Mr. Speaker, during the member's speech, he alluded to code talking. It is important to remind this House that when the U.S. needed indigenous languages, we spared no resources in ensuring that they were used. Indeed, they were used as unbreakable code, unbreakable to the Japanese and the Germans, when Canada and the U.S. needed them most. Therefore, I find it a bitter irony when I try to grasp the objections of the Conservatives. They say that their argument does not turn so much on rights or reconciliation but more on resources and money. I still question their motives, but I believe them at face value.

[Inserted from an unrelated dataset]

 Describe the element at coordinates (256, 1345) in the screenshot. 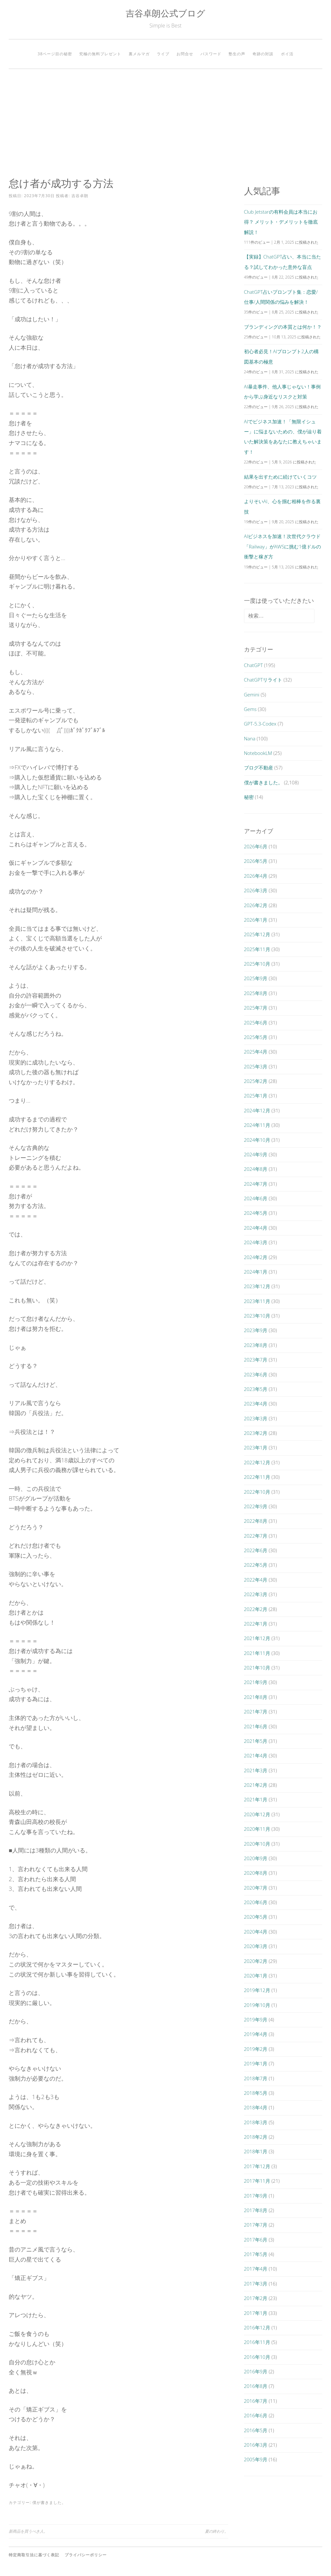

I see `2023年8月` at that location.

It is a bitter irony that these languages, which are fragile 73 years later, are threatened with extinction, in some cases, because of omission and the direct action of governments and government-related institutions. It would be a bitter irony that, in part, their being wiped out would be contributed to simply because resources were an issue.
These are fragile languages. If we take the example of the number of friends I have who speak Mohawk or Kanyen'kehà:ka, there are about 100 of them. That is the equivalent of 10 million English speakers. In 2019, we mark the International Year of Indigenous Languages at the UN. If the Conservatives do not believe in rights and reconciliation, surely they believe in respect, surely they believe in effort and surely they believe in lifting languages to the state where they need to be in this era.
On that note, I would like to ask the member opposite if he could talk about the minimal effort this report is requiring to lift these languages to the state we need to lift them, as the member opposite said, to recognize ourselves as the country we portray abroad.